This bird (Kiko) is so fun to watch as he goes around discovering things. He found a rubber band (that I guess was under the bed) today and entertained himself for the longest. He steps on one end and pulls the other end with his beak, stretching the bands as far as his neck will stretch. Tooooo funny  

After he lost interest I picked up the rubber band and put it away. It's like trying to keep up with a 3 year old toddler; into everything! When he comes running into the room you can here the little pounding of his feet on the floor rapidly approaching. Kalani, on the other hand, is my sweet little angel. She is so gentle. She is happy as long as she is sitting next to me or on her eggs. I guess they're my little angel and my little devil.


----------



## Kiko&Kalani (Aug 10, 2010)

Well he did it, I don't know how, but he did. Somehow he found another rubber band and mangaged to get it around his neck! Good grief, what a little devil he is. Here's a pic 

View attachment 17874


----------



## drifter (Oct 7, 2009)

Has he learnt how to flush the commode yet?


----------



## Kiko&Kalani (Aug 10, 2010)

grifter said:


> Has he learnt how to flush the commode yet?

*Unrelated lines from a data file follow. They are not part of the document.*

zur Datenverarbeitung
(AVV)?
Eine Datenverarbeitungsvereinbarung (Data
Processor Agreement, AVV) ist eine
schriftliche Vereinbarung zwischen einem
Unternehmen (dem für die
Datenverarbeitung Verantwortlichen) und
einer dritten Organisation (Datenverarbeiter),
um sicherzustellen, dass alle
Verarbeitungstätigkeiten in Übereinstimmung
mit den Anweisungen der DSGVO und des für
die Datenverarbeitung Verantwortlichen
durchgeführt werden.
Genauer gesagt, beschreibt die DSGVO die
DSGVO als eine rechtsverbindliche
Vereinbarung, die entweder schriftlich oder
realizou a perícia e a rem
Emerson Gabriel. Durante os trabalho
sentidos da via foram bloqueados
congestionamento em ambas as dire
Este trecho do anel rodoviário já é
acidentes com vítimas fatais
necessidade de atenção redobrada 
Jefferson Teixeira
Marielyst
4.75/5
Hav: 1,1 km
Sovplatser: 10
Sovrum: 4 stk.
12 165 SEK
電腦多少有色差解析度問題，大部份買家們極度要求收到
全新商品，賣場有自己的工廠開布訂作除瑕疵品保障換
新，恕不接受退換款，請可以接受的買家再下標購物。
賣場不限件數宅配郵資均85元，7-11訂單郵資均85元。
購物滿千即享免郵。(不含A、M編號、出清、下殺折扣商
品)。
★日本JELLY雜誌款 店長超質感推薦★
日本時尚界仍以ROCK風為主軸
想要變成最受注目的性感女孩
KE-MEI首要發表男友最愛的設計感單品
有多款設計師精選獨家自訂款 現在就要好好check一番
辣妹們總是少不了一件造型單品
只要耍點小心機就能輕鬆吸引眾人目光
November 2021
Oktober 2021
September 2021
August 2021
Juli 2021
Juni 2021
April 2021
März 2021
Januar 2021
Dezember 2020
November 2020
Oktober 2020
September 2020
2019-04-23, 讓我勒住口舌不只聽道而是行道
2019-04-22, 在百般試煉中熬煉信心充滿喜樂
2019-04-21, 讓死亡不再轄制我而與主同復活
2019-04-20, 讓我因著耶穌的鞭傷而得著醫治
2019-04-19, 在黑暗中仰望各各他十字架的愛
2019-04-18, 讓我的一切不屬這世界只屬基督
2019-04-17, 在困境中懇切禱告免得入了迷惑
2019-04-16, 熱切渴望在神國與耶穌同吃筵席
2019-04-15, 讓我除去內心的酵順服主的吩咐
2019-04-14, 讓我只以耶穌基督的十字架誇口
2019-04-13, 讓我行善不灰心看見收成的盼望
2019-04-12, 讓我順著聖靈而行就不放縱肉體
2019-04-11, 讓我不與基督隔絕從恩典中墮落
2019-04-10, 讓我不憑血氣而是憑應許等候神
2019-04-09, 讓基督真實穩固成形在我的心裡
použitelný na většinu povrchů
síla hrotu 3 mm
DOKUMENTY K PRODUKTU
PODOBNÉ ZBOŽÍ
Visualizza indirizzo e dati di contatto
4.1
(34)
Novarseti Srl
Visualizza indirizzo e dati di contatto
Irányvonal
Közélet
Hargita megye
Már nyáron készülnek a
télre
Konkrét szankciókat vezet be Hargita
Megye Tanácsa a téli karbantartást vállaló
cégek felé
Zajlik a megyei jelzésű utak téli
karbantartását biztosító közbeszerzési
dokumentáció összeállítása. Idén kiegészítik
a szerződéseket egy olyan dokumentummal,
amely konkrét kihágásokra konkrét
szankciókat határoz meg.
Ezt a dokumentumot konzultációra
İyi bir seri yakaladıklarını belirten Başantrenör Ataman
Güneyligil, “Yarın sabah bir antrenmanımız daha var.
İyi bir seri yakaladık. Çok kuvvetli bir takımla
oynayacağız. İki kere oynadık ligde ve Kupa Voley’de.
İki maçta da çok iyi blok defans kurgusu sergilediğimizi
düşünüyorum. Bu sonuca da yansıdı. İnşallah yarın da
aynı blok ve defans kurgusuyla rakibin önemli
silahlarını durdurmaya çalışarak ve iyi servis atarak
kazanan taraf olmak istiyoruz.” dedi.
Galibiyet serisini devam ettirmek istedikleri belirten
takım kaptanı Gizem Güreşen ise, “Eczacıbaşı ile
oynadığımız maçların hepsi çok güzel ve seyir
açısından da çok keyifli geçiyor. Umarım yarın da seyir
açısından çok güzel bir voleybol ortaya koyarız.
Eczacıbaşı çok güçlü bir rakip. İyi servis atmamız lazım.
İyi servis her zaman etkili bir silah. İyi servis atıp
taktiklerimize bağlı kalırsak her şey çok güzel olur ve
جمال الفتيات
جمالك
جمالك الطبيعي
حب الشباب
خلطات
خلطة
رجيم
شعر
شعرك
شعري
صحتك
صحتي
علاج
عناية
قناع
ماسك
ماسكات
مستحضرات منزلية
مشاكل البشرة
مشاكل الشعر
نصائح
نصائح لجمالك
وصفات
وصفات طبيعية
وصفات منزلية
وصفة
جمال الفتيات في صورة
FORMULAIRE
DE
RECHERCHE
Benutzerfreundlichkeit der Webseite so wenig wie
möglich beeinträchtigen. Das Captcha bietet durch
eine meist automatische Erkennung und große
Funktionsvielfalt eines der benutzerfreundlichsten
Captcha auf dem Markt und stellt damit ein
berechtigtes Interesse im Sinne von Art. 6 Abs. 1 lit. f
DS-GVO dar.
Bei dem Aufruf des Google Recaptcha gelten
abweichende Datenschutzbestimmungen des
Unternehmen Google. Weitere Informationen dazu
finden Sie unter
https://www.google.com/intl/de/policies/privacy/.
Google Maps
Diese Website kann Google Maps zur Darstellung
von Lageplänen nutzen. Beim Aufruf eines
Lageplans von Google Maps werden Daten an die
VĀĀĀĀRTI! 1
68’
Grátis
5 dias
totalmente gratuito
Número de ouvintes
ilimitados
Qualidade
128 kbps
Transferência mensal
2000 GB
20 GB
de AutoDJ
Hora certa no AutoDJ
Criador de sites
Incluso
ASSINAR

LOL! Not yet. He seems to be devoting his time to less constructive activities at the moment. Actually, he is a bit ticked off with me. I had to move their "food court" yesterday and relocate it because it was in the same place I put the air mattress when mom comes to visit. I wanted them to get used to having it in the new location. Kalani was fine with that, Kiko was definately not. I got lots of ambush peck-attacks all day yesterday. It was like scene out of "Birds", scary. He's probably thinking of his revenge for today. That bird is almost diabolical!

He's so sweet when he sleeps! He woke up and started to move away just as I was taking the pic (that birds got camera radar). 
View attachment 17879


----------